アメリカ人の男性は勝ち誇った笑みを浮かべ、こう質問に答えた。

「その旧支配者クトゥルフが隕石に乗ってジュラ紀の地球に

飛来した事を知った我々は地球上から彼らを根絶すべく

様々な邪悪な力を持つ生物、原始アオシソウにより怪獣化した生物を

捕食する天敵として未完成の禁断の書物である

死霊秘法(ネクロノミコン)の外なる神の幾つもの禁断の秘儀と

高度な遺伝子工学技術を基本にその原始キングギドラを創造しました。

事実、我々が創造した原始キングギドラは進化の過程で

バガンキングギドラゴジララドンに進化し、

地球上の食物連鎖の頂点に立ちました。

そして彼らは原始アオシソウにより怪獣化した

無数の邪悪な生物群を食い尽しました。

さらにモスラを初め地球の怪獣達には自らの体内で

原始アオシソウに対抗するG抗体を生み出しました。

結果、原始アオシソウは死滅し、 種を安定させる事に成功しました。

これにより地球上から今回の事件の元凶の

2つの例外を除いて原始アオシソウは根絶されてます。」

「そんな、そんな事があったなんて、ネクロノミコンが実在し、

そして、貴方達が原始キングギドラを創造した。

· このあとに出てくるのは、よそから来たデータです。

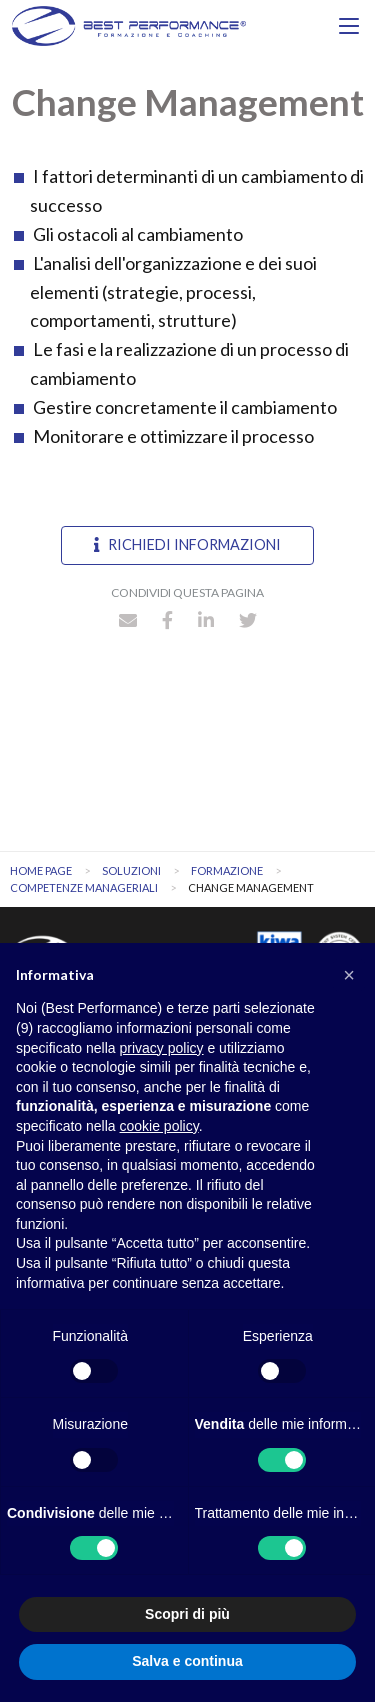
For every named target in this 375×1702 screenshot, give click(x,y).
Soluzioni (131, 870)
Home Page (41, 870)
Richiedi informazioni (187, 544)
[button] (349, 975)
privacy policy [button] (162, 1048)
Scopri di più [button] (187, 1614)
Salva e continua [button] (187, 1661)
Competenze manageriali (84, 887)
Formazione (227, 870)
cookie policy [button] (159, 1126)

」

真鍋は驚きと興奮を抑えられず早口で言った。

その後、アメリカ人(偉大なるイースの種族)の

事情聴取を終えた覇王と蓮は早速、

2人の男の精密検査の結果を聞きに診察室へ向かった。

診察室で覇王はアメリカ人の男性が

島上冬樹に注射した薬の作用も気になっていた。

アメリカ人の中にいた偉大なるイースの種族と名乗る者は

『薬を人体に入っても命に関わるような害はありません』と言っていた。

だが、本当に命に関わるような害が無いのか?

その薬を念の為、科学的・生物学的に確かめる必要があった。

「それと、あの例の薬の分析結果の方は?」

覇王はおずおずと尋ねた。

医師は口を開きこう説明した。

「あの薬のからゴジラのDNAを活性化させる

特殊な化合物も多数検出されました。

またあのBウィルスやゴジラのDNAを持つ

ウィルスに対して抗体がありました。

具体的な薬の効果は2つの特異な抗体でウィルスを死滅させた

のちに種を安定させる作用があるようです。 」

何故?そんなものを?やはり呉爾羅化を防ぐ為か?

 

大戸島の無人島。

攻撃目標をゴジラに変更したリヴァイアサン

直ぐに砂煙を撒き上げ、砂地に潜って身を隠した。

すかさずゴジラは首を左右に振り、

何処から襲ってくるのか周囲を警戒した。

やがてリヴァイアサンはすぐ近くで砂煙を撒き上げ、

深紅色の尾の先端の電気発生器官から赤い光弾を撃ち出した。

赤い光弾はゴジラの右肩に直撃した。

ゴジラはガハッと大きく口を開け、

そのまま身体を捻り、 ゴロンと砂煙を撒き上げ、倒れた。

再び砂煙を撒き上げ、リヴァイアサン

巨大な4つの牙だけを露出させた。

そして巨大な4つの牙で倒れているゴジラに噛みついた。

続いてリヴァイアサンは三角形の兜を被った頭部を現した。

続けてゴジラの身体を軽々と持ち上げた。

さらにゴジラの両肩や腰の黒い鱗に覆われた皮膚に牙が食い込み、

たちまち巨大な4つの牙はゴジラの血で真っ赤に染まった。

リヴァイアサンは首を左に大きく振り、ゴジラを遠くに放り投げた。

ゴジラはそのまま宙を舞い、砂煙を撒き上げ、砂浜に落下した。

ああああっ!ぐうあっ!

ゴジラは全身の激痛で凄まじい咆哮を上げた。

全身血まみれで明らかな重症であるにも関わらず

ゴジラは再び立ち上がろうとしていた。